Paper
30 October 1992 Improved distortion-invariant pattern recognition through synthesizing similar training images into a composite image
Author Affiliations +
Proceedings Volume 1812, Optical Computing and Neural Networks; (1992) https://doi.org/10.1117/12.131216
Event: International Symposium on Optoelectronics in Computers, Communications, and Control, 1992, Hsinchu, Taiwan
Abstract
In this work, a distortion-invariant pattern recognition scheme called the composite training image method is introduced. Usually, in attempting to detect the distorted (rotated, size- changed, shifted) versions of an object, a large number of raw training (distorted) images are used. However, there is a trade-off between this number and the ratio of signal correlation intensity peak to the maximum sidelobe (RSMS).

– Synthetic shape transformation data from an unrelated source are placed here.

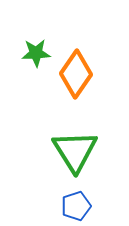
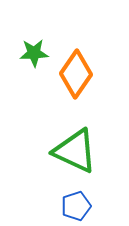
green star: moved 2 px left
green triangle: rotated 33 degrees counterclockwise
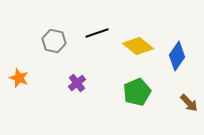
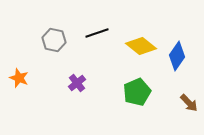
gray hexagon: moved 1 px up
yellow diamond: moved 3 px right
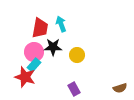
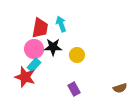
pink circle: moved 3 px up
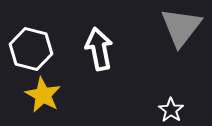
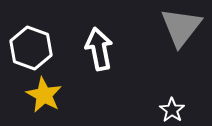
white hexagon: moved 1 px up; rotated 6 degrees clockwise
yellow star: moved 1 px right
white star: moved 1 px right
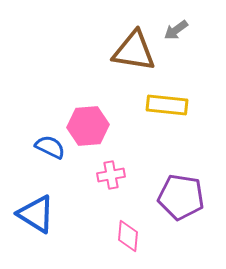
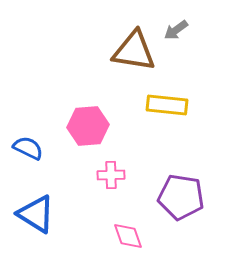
blue semicircle: moved 22 px left, 1 px down
pink cross: rotated 8 degrees clockwise
pink diamond: rotated 24 degrees counterclockwise
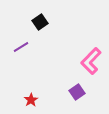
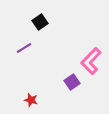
purple line: moved 3 px right, 1 px down
purple square: moved 5 px left, 10 px up
red star: rotated 24 degrees counterclockwise
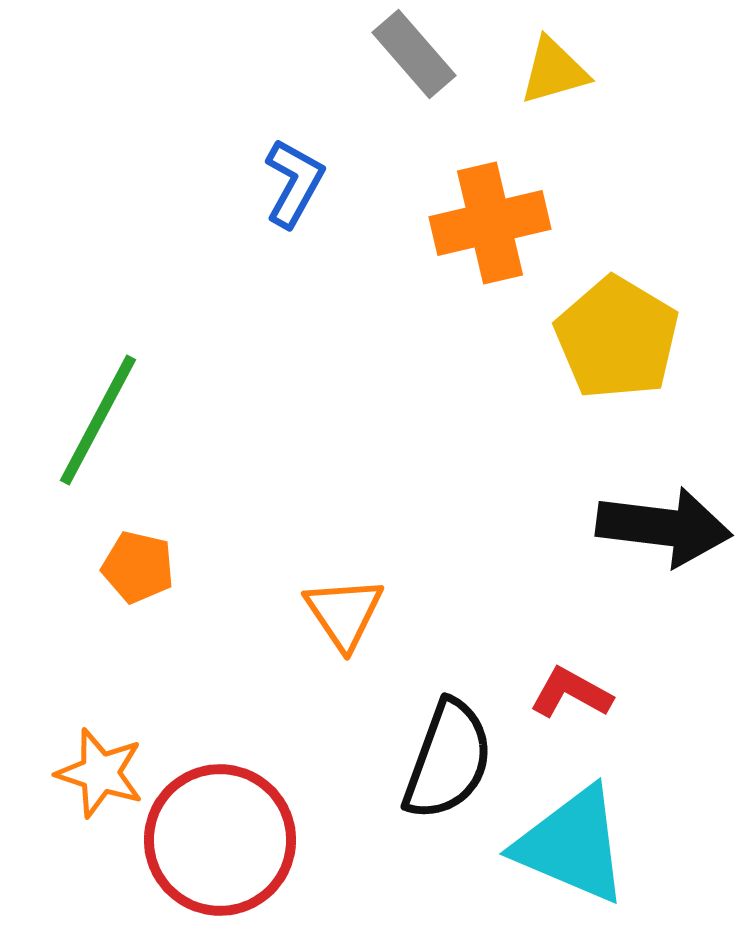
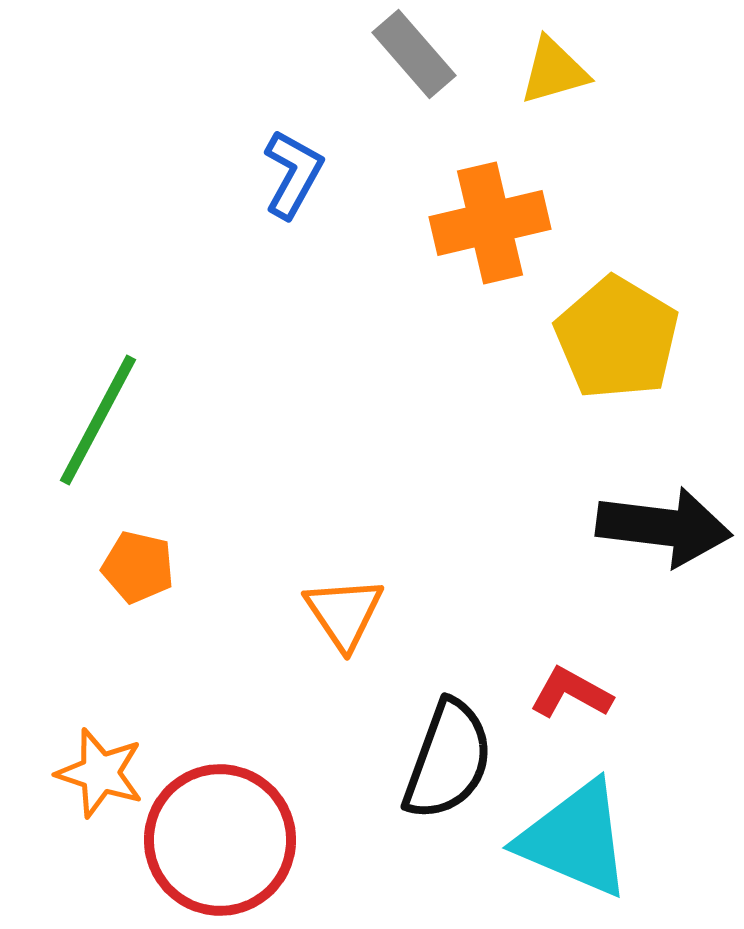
blue L-shape: moved 1 px left, 9 px up
cyan triangle: moved 3 px right, 6 px up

In order not to degrade this ratio, the number of training images should be reduced as much as possible. We show how to fuse several similar raw training images into a composite training image. In this paper, we illustrate the feasibility of using such composite training images.
© (1992) COPYRIGHT Society of Photo-Optical Instrumentation Engineers (SPIE). Downloading of the abstract is permitted for personal use only.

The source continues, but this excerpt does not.